The Peace of Amasya (پیمان آماسیه; Amasya Antlaşması) was a treaty agreed to on 29 May 1555, between Shah Tahmasp I of Safavid Iran and Sultan Suleiman the Magnificent of the Ottoman Empire at the city of Amasya, following the Ottoman–Safavid War of 1532–1555.

==Overview==
The treaty defined the border between Iran and the Ottoman Empire and was followed by twenty years of peace. By this treaty, Armenia and Georgia were divided equally between the two empires, with Western Armenia and western Georgia (incl. western Samtskhe) falling in Ottoman hands while Eastern Armenia and eastern Georgia (incl. eastern Samtskhe) stayed in Iranian hands. The Ottoman Empire obtained most of Iraq, including Baghdad, which gave them access to the Persian Gulf, while the Persians retained their former capital Tabriz and all their other northwestern territories in the Caucasus and as they were prior to the wars, such as Dagestan and all of what is now Azerbaijan. The frontier thus established ran across the mountains dividing eastern and western Georgia (under native vassal princes), through Armenia, and via the western slopes of the Zagros Mountains down to the Persian Gulf.
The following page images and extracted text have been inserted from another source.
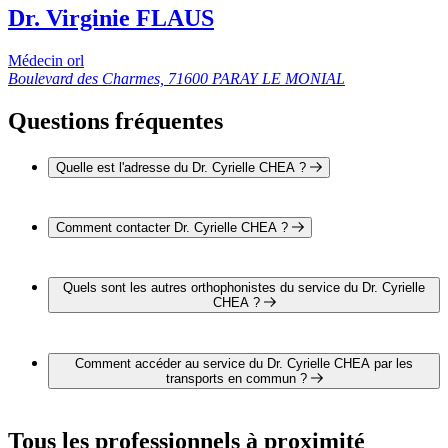
Dr. Virginie FLAUS
Médecin orl
Boulevard des Charmes, 71600 PARAY LE MONIAL
Questions fréquentes
Quelle est l'adresse du Dr. Cyrielle CHEA ?
L'adresse du Dr. Cyrielle CHEA est Boulevard des Charmes
71600 PARAY LE MONIAL
Comment contacter Dr. Cyrielle CHEA ?
Il est possible de contacter Dr. Cyrielle CHEA par téléphone
au 03 85 81 80 00.
Quels sont les autres orthophonistes du service du Dr. Cyrielle
CHEA ?
4 autres orthophonistes exercent également dans le service du
Dr. Cyrielle CHEA :
Comment accéder au service du Dr. Cyrielle CHEA par les
Dr. Damien LE PENNEC
transports en commun ?
Dr. Nora MOUACI
Dr. Samir MEDJOUB
Le service du Dr. Cyrielle CHEA est situé à proximité des
Dr. Virginie FLAUS
arrêts suivants :
Tous les professionnels à proximité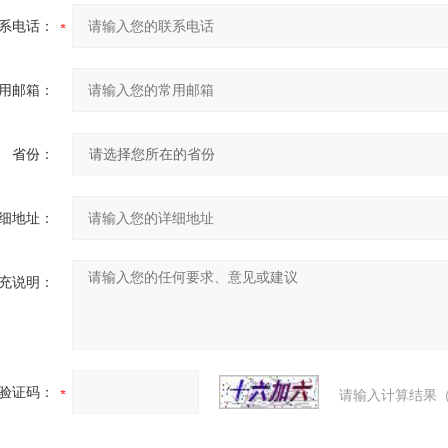
系电话：
用邮箱：
省份：
细地址：
充说明：
验证码：
请输入计算结果（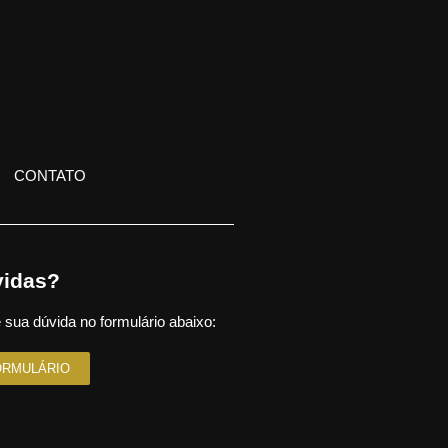
CONTATO
idas?
 sua dúvida no formulário abaixo:
ORMULÁRIO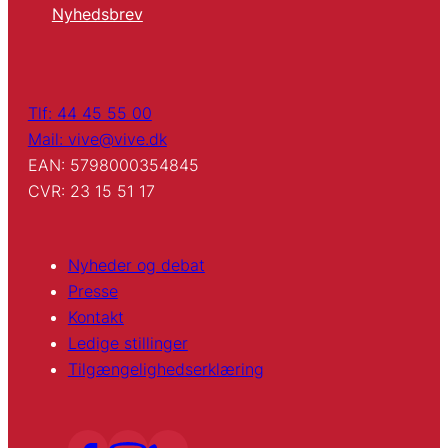
Nyhedsbrev
Tlf: 44 45 55 00
Mail: vive@vive.dk
EAN: 5798000354845
CVR: 23 15 51 17
Nyheder og debat
Presse
Kontakt
Ledige stillinger
Tilgængelighedserklæring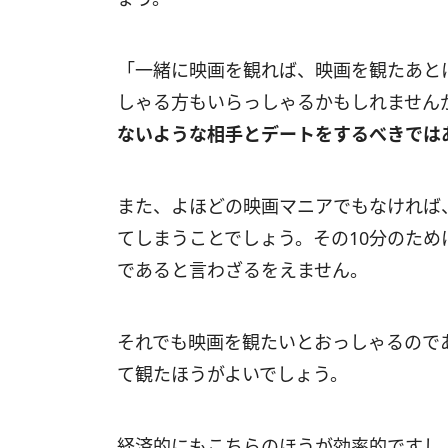
「一緒に映画を観れば、映画を観たあと
しゃる方もいらっしゃるかもしれません
ないような相手とデートをするべきでは
また、よほどの映画マニアでもなければ、
てしまうことでしょう。その10分のため
であると言わざるをえません。
それでも映画を観たいとおっしゃるので
て観たほうがよいでしょう。
経済的にもこちらのほうが効率的ですし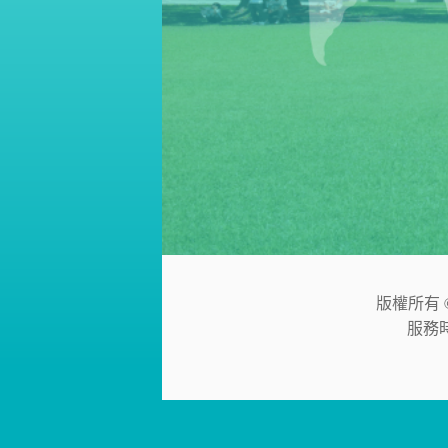
版權所有 © 
服務時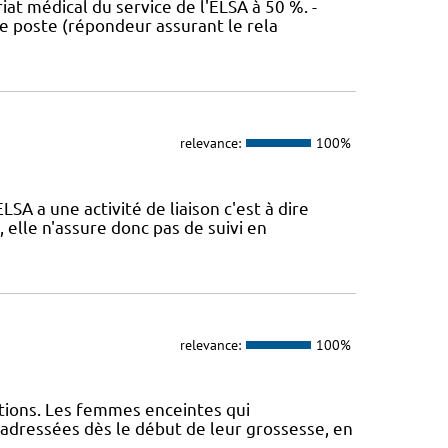
at médical du service de l'ELSA à 50 %. -
ce poste (répondeur assurant le rela
relevance:
100%
A a une activité de liaison c'est à dire
, elle n'assure donc pas de suivi en
relevance:
100%
tions. Les femmes enceintes qui
adressées dès le début de leur grossesse, en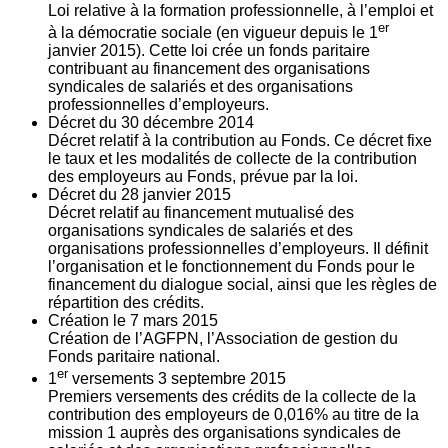
Loi relative à la formation professionnelle, à l’emploi et
er
à la démocratie sociale (en vigueur depuis le 1
janvier 2015). Cette loi crée un fonds paritaire
contribuant au financement des organisations
syndicales de salariés et des organisations
professionnelles d’employeurs.
Décret du
30
décembre 2014
Décret relatif à la contribution au Fonds. Ce décret fixe
le taux et les modalités de collecte de la contribution
des employeurs au Fonds, prévue par la loi.
Décret du
28
janvier 2015
Décret relatif au financement mutualisé des
organisations syndicales de salariés et des
organisations professionnelles d’employeurs. Il définit
l’organisation et le fonctionnement du Fonds pour le
financement du dialogue social, ainsi que les règles de
répartition des crédits.
Création le
7
mars 2015
Création de l’AGFPN, l’Association de gestion du
Fonds paritaire national.
er
1
versements
3
septembre 2015
Premiers versements des crédits de la collecte de la
contribution des employeurs de 0,016% au titre de la
mission 1 auprès des organisations syndicales de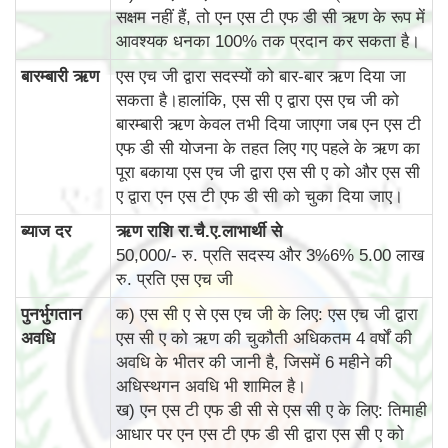
सक्षम नहीं हैं, तो एन एस टी एफ डी सी ऋण के रूप में
आवश्यक धनका 100% तक प्रदान कर सकता है।
बारम्‍बारी ऋण
एस एच जी द्वारा सदस्यों को बार-बार ऋण दिया जा
सकता है।हालांकि, एस सी ए द्वारा एस एच जी को
बारम्‍बारी ऋण केवल तभी दिया जाएगा जब एन एस टी
एफ डी सी योजना के तहत लिए गए पहले के ऋण का
पूरा बकाया एस एच जी द्वारा एस सी ए को और एस सी
ए द्वारा एन एस टी एफ डी सी को चुका दिया जाए।
ब्‍याज दर
ऋण राशि रा.चै.ए.लाभार्थी से
50,000/- रु. प्रति सदस्य और 3%6% 5.00 लाख
रु. प्रति एस एच जी
पुनर्भुगतान
क) एस सी ए से एस एच जी के लिए: एस एच जी द्वारा
अवधि
एस सी ए को ऋण की चुकौती अधिकतम 4 वर्षों की
अवधि के भीतर की जानी है, जिसमें 6 महीने की
अधिस्थगन अवधि भी शामिल है।
ख) एन एस टी एफ डी सी से एस सी ए के लिए: तिमाही
आधार पर एन एस टी एफ डी सी द्वारा एस सी ए को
Several buffer zones were established as well throughout Eastern Anatolia, such as in Erzurum, Shahrizor, and Van. Kars was declared neutral, and its existing fortress was destroyed.

The Ottomans, further, guaranteed access for Persian pilgrims to go to the Muslim holy cities of Mecca and Medina as well as to the Shia holy sites of pilgrimages in Ottoman Iraq.

The decisive parting of the Caucasus and the irrevocable ceding of Mesopotamia to the Ottomans happened per the next major peace treaty known as the Treaty of Zuhab in 1639 CE/AD.

Another term of the treaty was that the Safavids were required to end the ritual cursing of the first three Rashidun Caliphs, Aisha and other Sahaba (companions of Muhammad) — all held in high esteem by Sunnis. This condition was a common demand of Ottoman-Safavid treaties, and in this case was considered humiliating for Tahmasp.